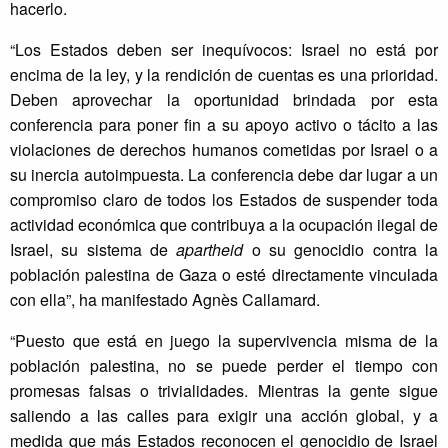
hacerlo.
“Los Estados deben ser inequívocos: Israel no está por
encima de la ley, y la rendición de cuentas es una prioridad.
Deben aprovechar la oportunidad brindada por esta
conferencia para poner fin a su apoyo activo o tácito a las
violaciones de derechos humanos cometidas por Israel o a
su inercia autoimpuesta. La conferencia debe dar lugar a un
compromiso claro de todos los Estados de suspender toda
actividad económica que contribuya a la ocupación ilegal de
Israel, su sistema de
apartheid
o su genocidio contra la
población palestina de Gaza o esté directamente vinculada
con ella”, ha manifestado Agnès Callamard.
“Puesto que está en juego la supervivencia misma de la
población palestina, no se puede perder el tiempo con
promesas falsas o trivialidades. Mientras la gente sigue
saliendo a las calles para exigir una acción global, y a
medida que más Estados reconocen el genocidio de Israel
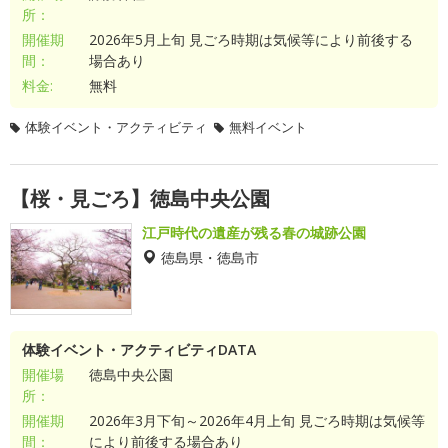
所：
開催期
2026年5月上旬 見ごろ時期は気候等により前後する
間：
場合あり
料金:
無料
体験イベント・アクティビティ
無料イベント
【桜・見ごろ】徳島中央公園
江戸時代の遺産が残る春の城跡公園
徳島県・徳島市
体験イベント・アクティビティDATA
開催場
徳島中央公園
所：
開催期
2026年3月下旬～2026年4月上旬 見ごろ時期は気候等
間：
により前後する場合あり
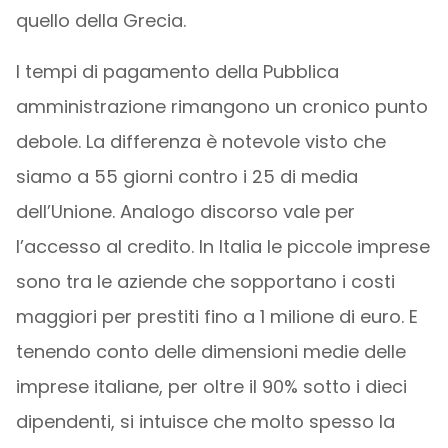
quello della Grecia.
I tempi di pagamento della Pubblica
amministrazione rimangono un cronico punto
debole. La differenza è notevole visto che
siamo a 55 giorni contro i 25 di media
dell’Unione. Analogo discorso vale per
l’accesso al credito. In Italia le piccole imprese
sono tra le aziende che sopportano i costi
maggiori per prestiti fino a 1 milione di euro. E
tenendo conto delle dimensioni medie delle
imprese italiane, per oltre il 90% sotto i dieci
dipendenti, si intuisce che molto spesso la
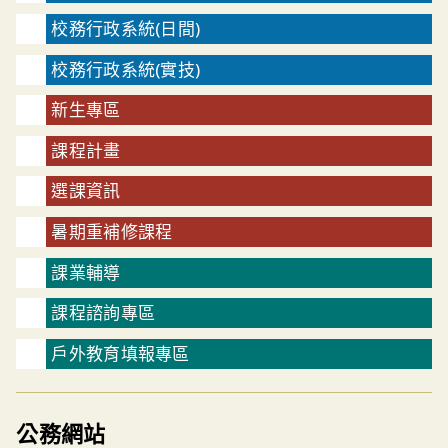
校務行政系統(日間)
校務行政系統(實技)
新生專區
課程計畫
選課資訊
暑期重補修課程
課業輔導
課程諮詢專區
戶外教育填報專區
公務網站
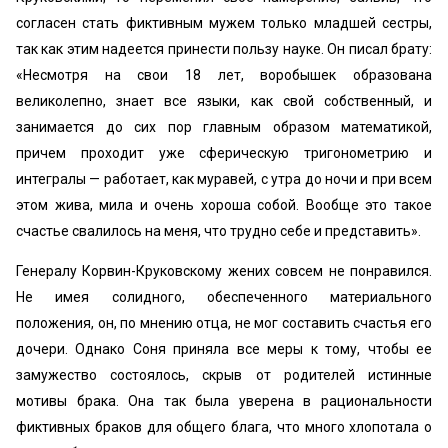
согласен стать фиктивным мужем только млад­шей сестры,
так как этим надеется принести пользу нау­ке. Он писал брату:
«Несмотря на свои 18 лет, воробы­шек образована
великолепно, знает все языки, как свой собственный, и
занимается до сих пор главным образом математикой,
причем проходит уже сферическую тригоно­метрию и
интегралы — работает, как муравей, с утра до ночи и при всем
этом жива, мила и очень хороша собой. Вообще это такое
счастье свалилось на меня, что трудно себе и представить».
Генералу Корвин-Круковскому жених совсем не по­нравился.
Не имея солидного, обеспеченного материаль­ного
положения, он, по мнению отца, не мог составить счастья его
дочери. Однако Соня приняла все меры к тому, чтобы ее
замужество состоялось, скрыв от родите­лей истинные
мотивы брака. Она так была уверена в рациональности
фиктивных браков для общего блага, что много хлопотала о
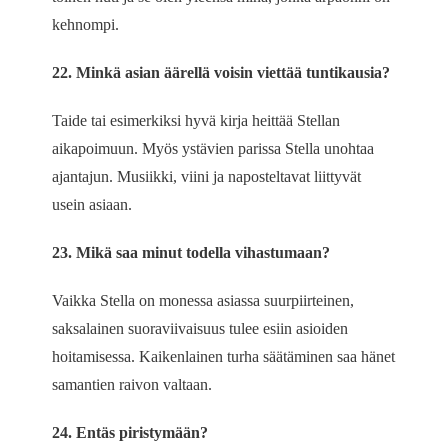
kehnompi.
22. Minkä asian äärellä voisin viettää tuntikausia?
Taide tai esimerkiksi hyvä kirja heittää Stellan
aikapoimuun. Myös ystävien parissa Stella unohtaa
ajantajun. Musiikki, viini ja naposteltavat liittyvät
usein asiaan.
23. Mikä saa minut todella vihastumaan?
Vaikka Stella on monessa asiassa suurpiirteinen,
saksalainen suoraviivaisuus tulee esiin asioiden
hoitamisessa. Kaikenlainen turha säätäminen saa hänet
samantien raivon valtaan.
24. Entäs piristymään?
────────────────
=== YOUR TASK ===
The material above is to be transcribed exactly, with all pictures omitted.

=== ANSWER SPACE ===
hacerlo.
“Los Estados deben ser inequívocos: Israel no está por
encima de la ley, y la rendición de cuentas es una prioridad.
Deben aprovechar la oportunidad brindada por esta
conferencia para poner fin a su apoyo activo o tácito a las
violaciones de derechos humanos cometidas por Israel o a
su inercia autoimpuesta. La conferencia debe dar lugar a un
compromiso claro de todos los Estados de suspender toda
actividad económica que contribuya a la ocupación ilegal de
Israel, su sistema de
apartheid
o su genocidio contra la
población palestina de Gaza o esté directamente vinculada
con ella”, ha manifestado Agnès Callamard.
“Puesto que está en juego la supervivencia misma de la
población palestina, no se puede perder el tiempo con
promesas falsas o trivialidades. Mientras la gente sigue
saliendo a las calles para exigir una acción global, y a
medida que más Estados reconocen el genocidio de Israel
所：
開催期
2026年5月上旬 見ごろ時期は気候等により前後する
間：
場合あり
料金:
無料
体験イベント・アクティビティ
無料イベント
【桜・見ごろ】徳島中央公園
江戸時代の遺産が残る春の城跡公園
徳島県・徳島市
体験イベント・アクティビティDATA
開催場
徳島中央公園
所：
開催期
2026年3月下旬～2026年4月上旬 見ごろ時期は気候等
間：
により前後する場合あり
quello della Grecia.
I tempi di pagamento della Pubblica
amministrazione rimangono un cronico punto
debole. La differenza è notevole visto che
siamo a 55 giorni contro i 25 di media
dell’Unione. Analogo discorso vale per
l’accesso al credito. In Italia le piccole imprese
sono tra le aziende che sopportano i costi
maggiori per prestiti fino a 1 milione di euro. E
tenendo conto delle dimensioni medie delle
imprese italiane, per oltre il 90% sotto i dieci
dipendenti, si intuisce che molto spesso la
校務行政系統(日間)
校務行政系統(實技)
新生專區
課程計畫
選課資訊
暑期重補修課程
課業輔導
課程諮詢專區
戶外教育填報專區
公務網站
согласен стать фиктивным мужем только млад­шей сестры,
так как этим надеется принести пользу нау­ке. Он писал брату:
«Несмотря на свои 18 лет, воробы­шек образована
великолепно, знает все языки, как свой собственный, и
занимается до сих пор главным образом математикой,
причем проходит уже сферическую тригоно­метрию и
интегралы — работает, как муравей, с утра до ночи и при всем
этом жива, мила и очень хороша собой. Вообще это такое
счастье свалилось на меня, что трудно себе и представить».
Генералу Корвин-Круковскому жених совсем не по­нравился.
Не имея солидного, обеспеченного материаль­ного
положения, он, по мнению отца, не мог составить счастья его
дочери. Однако Соня приняла все меры к тому, чтобы ее
замужество состоялось, скрыв от родите­лей истинные
мотивы брака. Она так была уверена в рациональности
фиктивных браков для общего блага, что много хлопотала о
kehnompi.
22. Minkä asian äärellä voisin viettää tuntikausia?
Taide tai esimerkiksi hyvä kirja heittää Stellan
aikapoimuun. Myös ystävien parissa Stella unohtaa
ajantajun. Musiikki, viini ja naposteltavat liittyvät
usein asiaan.
23. Mikä saa minut todella vihastumaan?
Vaikka Stella on monessa asiassa suurpiirteinen,
saksalainen suoraviivaisuus tulee esiin asioiden
hoitamisessa. Kaikenlainen turha säätäminen saa hänet
samantien raivon valtaan.
24. Entäs piristymään?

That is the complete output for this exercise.